Many if not all of us simply REACT. As with most who read this blog, life has been more charmed than marred. But, as is apparent from this blog, PD has presented some challenges. These have often left me in one of seven reaction modes.

Fight. Angry, I wanted to fight back. I did not know how or even why, but it seemed better than doing nothing. Somehow this feels like I regained some control that the disease had taken.

Retreat. Sad and misunderstood, I just wanted to be alone. Of course, this accomplished little except it allowed me to spiral down into self-pity. But it seemed better than watching the pity in others’ eyes.

Ignore. Some call it denial, but to me it was ignoring the fact that life after PD no longer held the same promise, the dreams disappeared or at least differed dramatically. Running from that reality seemed easier than the alternative.

Endure. Coming from a stoic, work-oriented genetic pool, my reaction was often to dig deep and persevere. Related to ignoring, the difference is one of focusing in rather than fleeing.

Negotiate. With the diagnosis, with myself, with God. “Why me?” “What if I was wrongly diagnosed?” “What must I do to be cured?” “Surely,” I thought, “there must be a mistake or some way out of this.”

Defend.

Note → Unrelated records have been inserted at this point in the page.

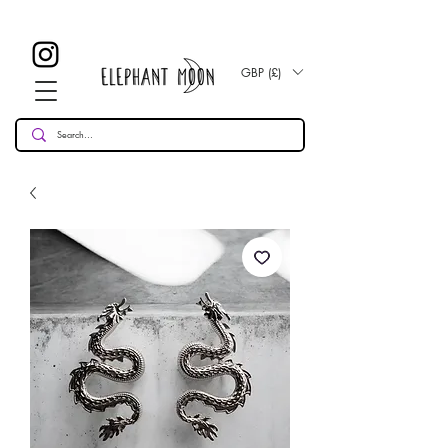
£ 30
KOSTENLOSE UK Standard Lieferung für alle Bestellungen
Over!
GBP (£)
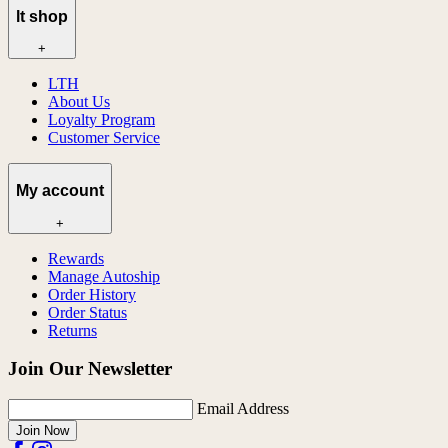
lt shop
+
LTH
About Us
Loyalty Program
Customer Service
My account
+
Rewards
Manage Autoship
Order History
Order Status
Returns
Join Our Newsletter
Email Address
Join Now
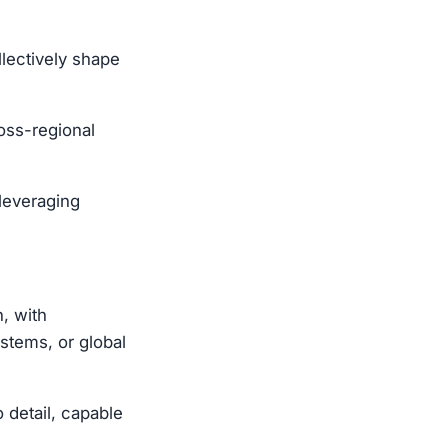
llectively shape
ross-regional
 leveraging
, with
stems, or global
o detail, capable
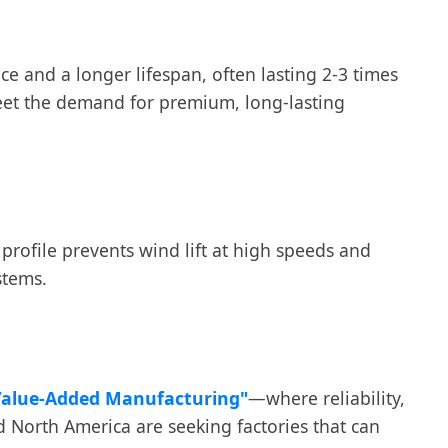
nce and a longer lifespan, often lasting 2-3 times
 meet the demand for premium, long-lasting
profile prevents wind lift at high speeds and
stems.
Value-Added Manufacturing"
—where reliability,
d North America are seeking factories that can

Defensiveness was my most prevalent reaction. “Don’t worry about me, I can beat this,” I would think to myself. “Do not pigeonhole me. I am not disabled. I am fine.”

Surrender. Giving up. Resigned to a reality of decline. Although I do react this way at times, I cannot stay there for long both. It is not who I am or want to be. It is the ultimate loss.

These are all reactions. Although they may be “natural”, they are emotional not thoughtful responses. These reactions are places I visit but cannot live for long.

Where I have to put down roots, how I must deal with the disease, is in the acceptance of the diagnosis. I have concluded that my PD is not purposeless pain or purposeful punishment. To succeed at acceptance I need to recognize that I cannot do it alone. I need friends (the clue found in the first letter of each of the 7 reaction words). Friends and family are the foundation for escaping a routine of reaction.